Please reproduce the listing verbatim, without its images.

++++ Source data ++++

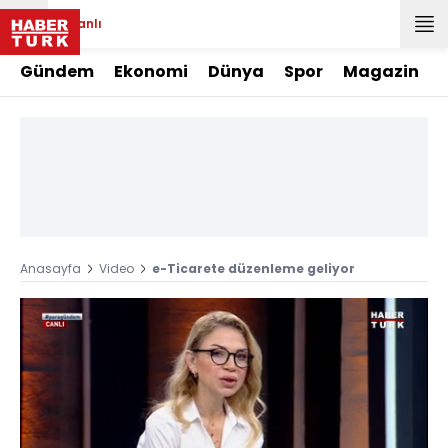
Canlı
Gündem
Ekonomi
Dünya
Spor
Magazin
Anasayfa
Video
e-Ticarete düzenleme geliyor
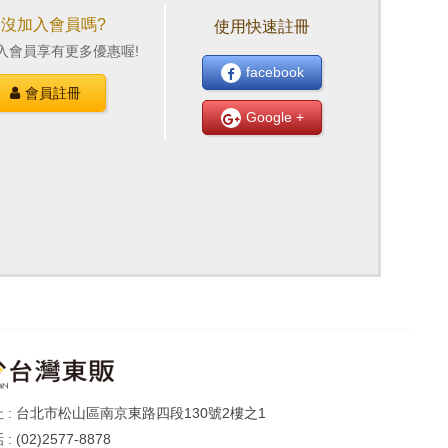
還沒加入會員嗎?
使用快速註冊
入會員享有更多優惠喔!
facebook
會員註冊
Google +
台北市松山區南京東路四段130號2樓之1
(02)2577-8878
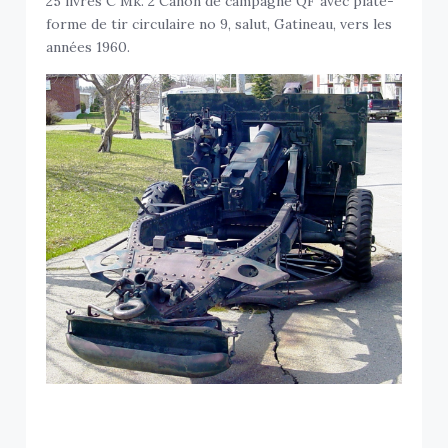
25 livres C Mk. 2 Canon de campagne QF avec plate-
forme de tir circulaire no 9, salut, Gatineau, vers les
années 1960.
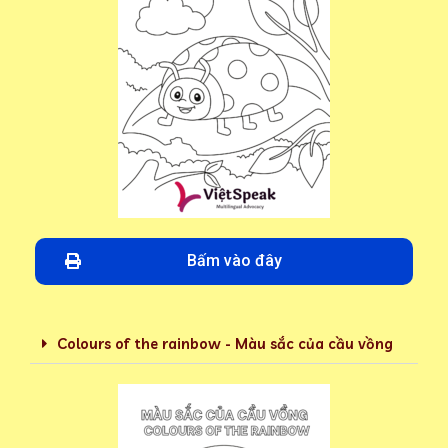
Bấm vào đây
Colours of the rainbow - Màu sắc của cầu vồng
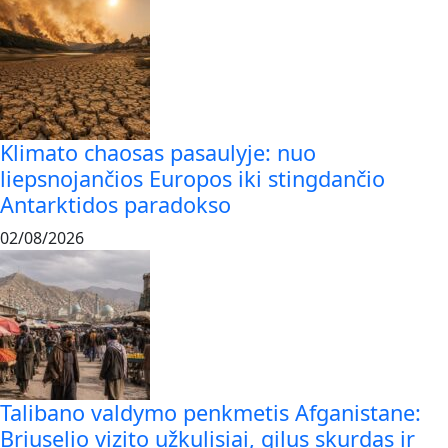
Klimato chaosas pasaulyje: nuo
liepsnojančios Europos iki stingdančio
Antarktidos paradokso
02/08/2026
Talibano valdymo penkmetis Afganistane:
Briuselio vizito užkulisiai, gilus skurdas ir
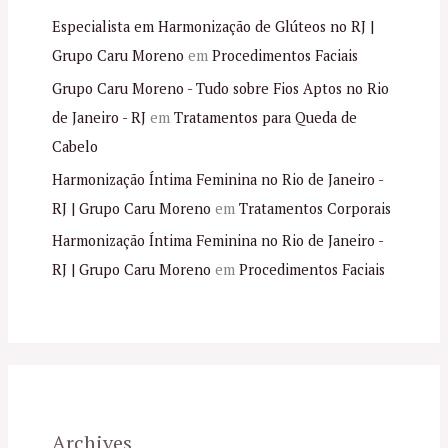
Especialista em Harmonização de Glúteos no RJ |
Grupo Caru Moreno
em
Procedimentos Faciais
Grupo Caru Moreno - Tudo sobre Fios Aptos no Rio
de Janeiro - RJ
em
Tratamentos para Queda de
Cabelo
Harmonização Íntima Feminina no Rio de Janeiro -
RJ | Grupo Caru Moreno
em
Tratamentos Corporais
Harmonização Íntima Feminina no Rio de Janeiro -
RJ | Grupo Caru Moreno
em
Procedimentos Faciais
Archives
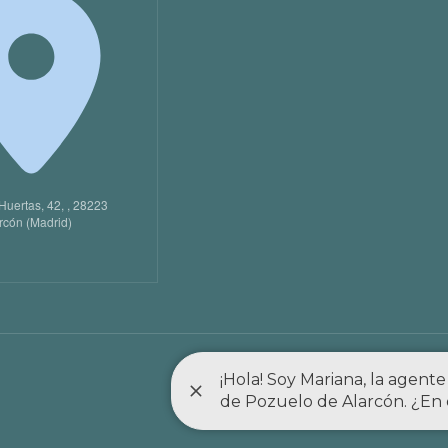
Huertas, 42, , 28223
rcón (Madrid)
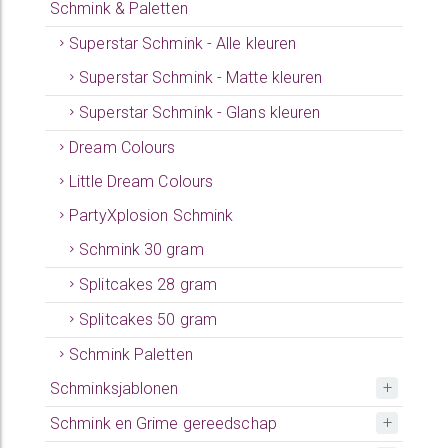
Schmink & Paletten
Superstar Schmink - Alle kleuren
Superstar Schmink - Matte kleuren
Superstar Schmink - Glans kleuren
Dream Colours
Little Dream Colours
PartyXplosion Schmink
Schmink 30 gram
Splitcakes 28 gram
Splitcakes 50 gram
Schmink Paletten
Schminksjablonen
Schmink en Grime gereedschap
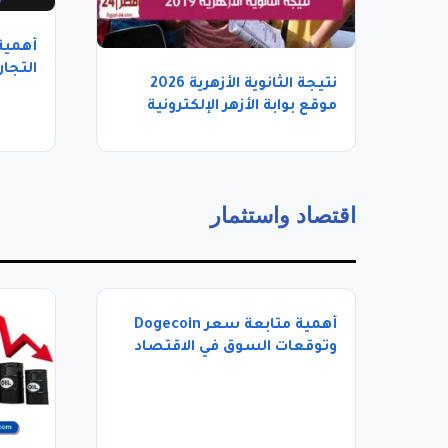
أهمية 
التجار
نتيجة الثانوية الأزهرية 2026
موقع بوابة الأزهر الإلكترونية
azhar.eg
اقتصاد واستثمار
أهمية متابعة سعر Dogecoin
وتوقعات السوق في الاقتصاد
الرقمي الحديث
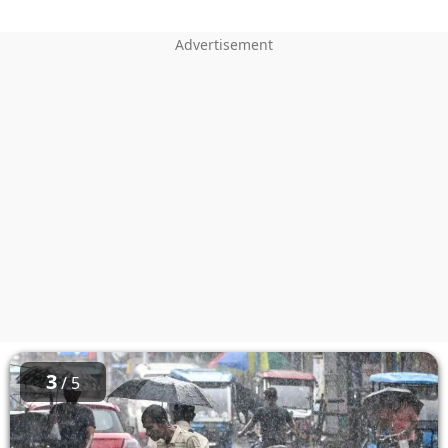
3
/ 5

++++

Written reply >>
Canlı
Gündem
Ekonomi
Dünya
Spor
Magazin
Anasayfa
Video
e-Ticarete düzenleme geliyor
還沒加入會員嗎?
使用快速註冊
入會員享有更多優惠喔!
facebook
會員註冊
Google +
台北市松山區南京東路四段130號2樓之1
(02)2577-8878
25 livres C Mk. 2 Canon de campagne QF avec plate-
forme de tir circulaire no 9, salut, Gatineau, vers les
années 1960.
Bấm vào đây
Colours of the rainbow - Màu sắc của cầu vồng
Klimato chaosas pasaulyje: nuo
liepsnojančios Europos iki stingdančio
Antarktidos paradokso
02/08/2026
Talibano valdymo penkmetis Afganistane:
Briuselio vizito užkulisiai, gilus skurdas ir
Especialista em Harmonização de Glúteos no RJ |
Grupo Caru Moreno
em
Procedimentos Faciais
Grupo Caru Moreno - Tudo sobre Fios Aptos no Rio
de Janeiro - RJ
em
Tratamentos para Queda de
Cabelo
Harmonização Íntima Feminina no Rio de Janeiro -
RJ | Grupo Caru Moreno
em
Tratamentos Corporais
Harmonização Íntima Feminina no Rio de Janeiro -
RJ | Grupo Caru Moreno
em
Procedimentos Faciais
Archives
Huertas, 42, , 28223
rcón (Madrid)
Schmink & Paletten
Superstar Schmink - Alle kleuren
Superstar Schmink - Matte kleuren
Superstar Schmink - Glans kleuren
Dream Colours
Little Dream Colours
PartyXplosion Schmink
Schmink 30 gram
Splitcakes 28 gram
Splitcakes 50 gram
Schmink Paletten
Schminksjablonen
Schmink en Grime gereedschap
أهمية 
التجار
نتيجة الثانوية الأزهرية 2026
موقع بوابة الأزهر الإلكترونية
azhar.eg
اقتصاد واستثمار
أهمية متابعة سعر Dogecoin
وتوقعات السوق في الاقتصاد
الرقمي الحديث
3
/ 5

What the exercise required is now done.